Through the open window the spring sunshine fell on Calvert’s broad back. Tennant faced the window, smoking reflectively.

“I should like to ask a favor,” he said; “may I?”

“Certainly you may,” replied Calvert; “everybody else asks favors three hundred and sixty-five times a year.”

Tennant, smoking peacefully, gazed at an open window across the narrow court-yard, where, in the sunshine, a young girl sat sewing.

“The favor,” he said, “is this: there is a vacancy on the staff, and I wish you’d give Marlitt another chance.”

“Marlitt!” exclaimed Calvert. “Why Marlitt?”

“Because,” said Tennant, “I understand that I am wearing Marlitt’s shoes–and the shoes pinch.”

“Marlitt’s shoes would certainly pinch you if you were wearing them,” said Calvert, grimly. “But you are not. Suppose you were? Better wear even Marlitt’s shoes than hop about the world barefoot. You are a singularly sensitive young man. I come up-town to offer you Warrington’s place, and your reply is a homily on Marlitt’s shoes!”

Calvert’s black eyes began to snap and his fat, pink face turned pinker.

“Mr. Tennant,” he said, “I am useful to those who are useful to me. I am a business man. I know of no man or syndicate of men wealthy enough to conduct a business for the sake of giving employment to the unsuccessful!”

Tennant smoked thoughtfully.

“Some incompetent,” continued Calvert, “is trying to make you uncomfortable. You asked us for a chance; we gave you the chance. You proved valuable to us, and we gave you Marlitt’s job. You need not worry: Marlitt was useless, and had to go anyway. Warrington left us to-day, and you’ve got to do his work.”

Tennant regarded him in silence; Calvert laid one pudgy hand on the door-knob. “You know what we think of your work. There is not a man in New York who has your chance. All I say is, we gave you the chance and you took it. Keep it; that’s what we ask!”

“That is what I ask,” said Tennant, with a troubled laugh. “I am sentimentalist enough to feel something like gratitude towards those who gave me my first opportunity.”

“Obligation’s mutual,” snapped Calvert. The hardness in his eyes, however, had died out. “You’d better finish that double page,” he added; “they want to start the color-work by Monday. You’ll hear from us if there’s any delay. Good-bye.”

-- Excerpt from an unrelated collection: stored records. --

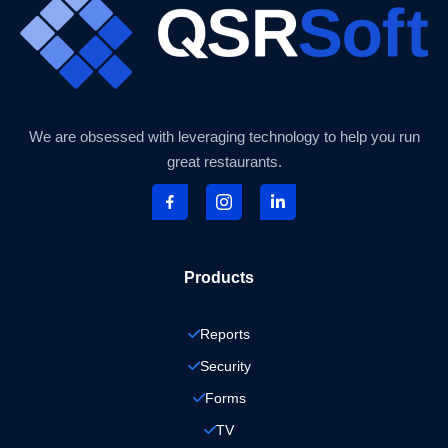
We are obsessed with leveraging technology to help you run
great restaurants.
Products
Reports
Security
Forms
TV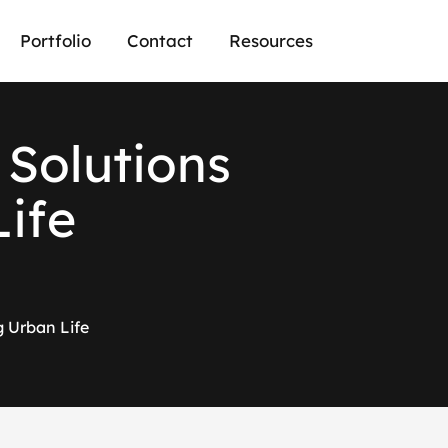
Portfolio
Contact
Resources
S
o
l
u
t
i
o
n
s
L
i
f
e
g Urban Life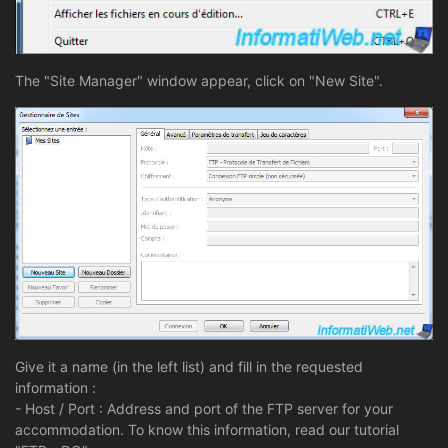
The "Site Manager" window appear, click on "New Site".
Give it a name (in the left list) and fill in the requested
information :
- Host / Port : Address and port of the FTP server for your
accommodation. To know this information, read our tutorial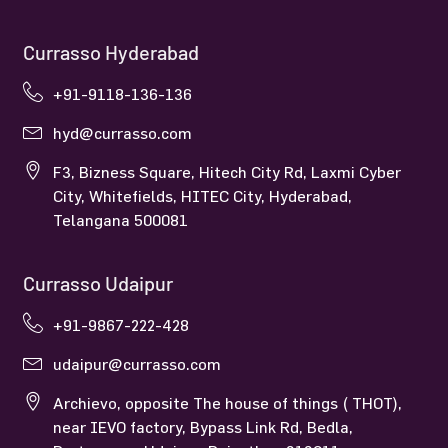
Currasso Hyderabad
+91-9118-136-136
hyd@currasso.com
F3, Bizness Square, Hitech City Rd, Laxmi Cyber
City, Whitefields, HITEC City, Hyderabad,
Telangana 500081
Currasso Udaipur
+91-9867-222-428
udaipur@currasso.com
Archievo, opposite The house of things ( THOT),
near IEVO factory, Bypass Link Rd, Bedla,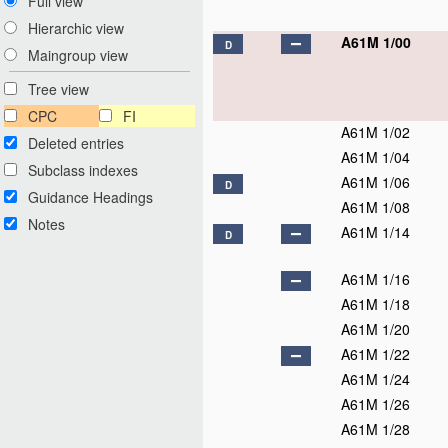
Full view
Hierarchic view
A61M 1/00
D
Maingroup view
Tree view
CPC
FI
A61M 1/02
Deleted entries
A61M 1/04
Subclass indexes
A61M 1/06
D
Guidance Headings
A61M 1/08
Notes
A61M 1/14
D
A61M 1/16
A61M 1/18
A61M 1/20
A61M 1/22
A61M 1/24
A61M 1/26
A61M 1/28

His expression verged on the idiotic; they were a scared pair, and it was only when the bright flush of guilt flooded her face that he recovered his senses in a measure and took off his hat.

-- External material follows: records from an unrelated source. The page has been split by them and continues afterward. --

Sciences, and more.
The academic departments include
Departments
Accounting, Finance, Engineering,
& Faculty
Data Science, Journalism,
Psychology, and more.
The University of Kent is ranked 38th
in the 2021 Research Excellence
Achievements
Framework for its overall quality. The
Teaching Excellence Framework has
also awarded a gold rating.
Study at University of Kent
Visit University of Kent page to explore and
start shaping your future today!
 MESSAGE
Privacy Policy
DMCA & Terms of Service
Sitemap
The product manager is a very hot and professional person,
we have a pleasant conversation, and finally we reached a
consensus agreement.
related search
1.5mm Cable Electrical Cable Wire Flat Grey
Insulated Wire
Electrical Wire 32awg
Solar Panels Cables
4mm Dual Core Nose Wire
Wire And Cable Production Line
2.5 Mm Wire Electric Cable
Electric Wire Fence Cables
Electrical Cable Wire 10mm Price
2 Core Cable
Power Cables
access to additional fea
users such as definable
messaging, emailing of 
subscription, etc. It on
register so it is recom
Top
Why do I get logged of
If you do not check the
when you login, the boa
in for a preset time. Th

“I–I hadn’t the slightest notion that you would come,” he stammered. “This is the–the most amazing example of telepathy I ever heard of!”

“Telepathy?” she repeated, faintly.

“Telepathy! Thought persuasion! It’s incredible! It’s–it’s a–it was a dreadful thing to do. I don’t know what to say.”

“Is it necessary for you to say anything to–me?”

“Can you ever pardon me?”

“I don’t think I understand,” she said, slowly. “Are you asking pardon for your rudeness in speaking to me?”

“No,” he almost groaned; “I’ll do that later. There is something much worse–“

Her cool self-possession unnerved him. Composure is sometimes the culmination of fright; but he did not know that, because he did not know the subtler sex. His fluency left him; all he could repeat was, “I’m sorry I’m speaking to you–but there’s something much worse.”

“I cannot imagine anything worse,” she said.

“Won’t you grant me a moment to explain?” he urged.

“How can I?” she replied, calmly. “How can a woman permit a man to speak without shadow of excuse? You know perfectly well what convention requires.”

Hot, uncomfortable, he looked at her so appealingly that her eyes softened a little.

“I don’t suppose you mean to be impertinent to me,” she said, coldly.

He said that he didn’t with so much fervor that something perilously close to a smile touched her lips. He told her who he was, and the information appeared to surprise her, so it is safe to assume she knew it already. He pleaded in extenuation that they had been neighbors for a year; but she had not, apparently, been aware of this either; and the snub completed his discomfiture.